15. A structured computer system as set forth in claim 14 wherein said primitive operation and decoder processor includes means for evaluating a special (P) instruction which requires that predetermined bits of a data vector specified by a mask word are to be set to a binary "1" depending on the contents of the rightmost bit of another data vector, said means in said decoder and processor unit for effecting said special (P) operation including means for accessing said other data vector at its right-most bit position, extracting said bit and means for inserting said bit in all bit locations specified by said mask word accompanying said instruction.

16. A structured computer system as set forth in claim 15 wherein said primitive operation decoder and processor includes means for effecting a special (Y,Z) instruction wherein a given data vector is examined to see if it is all zeroes and depending upon the determination, all but the rightmost bit of said data vector are set to zeroes and the rightmost bit is selectively set to a "1", said decoder and processor unit including means for logically examining all bit positions of a data vector specified by said special (Y,Z) instruction to check for the non-zero condition, means for resetting all but the rightmost bit positions of said data vector to zero and means for selectively gating a "1" or a "0" into said rightmost bit position in accordance with the output from said examining means.

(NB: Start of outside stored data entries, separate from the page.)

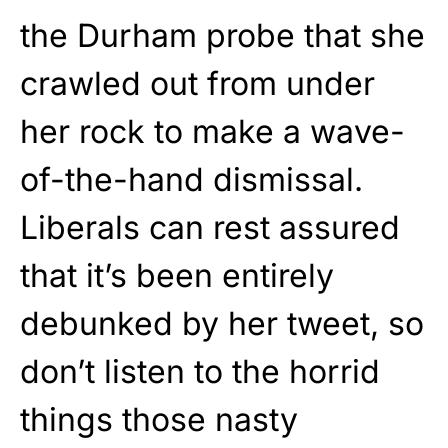
the Durham probe that she
crawled out from under
her rock to make a wave-
of-the-hand dismissal.
Liberals can rest assured
that it’s been entirely
debunked by her tweet, so
don’t listen to the horrid
things those nasty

17. A structured computer system as set forth in claim 9 wherein said decoders for detecting and effecting a data moving operation are effective to move data from a specified source register to a specified destination register further including means operable under control of the decoders to gate data from the source into the destination register in unaltered form or through said logic means associated with said special purpose registers whereby the data from the source is bit ANDed with the previous contents of the destination register or EXCLUSIVE ORed with the previous contents of the destination register.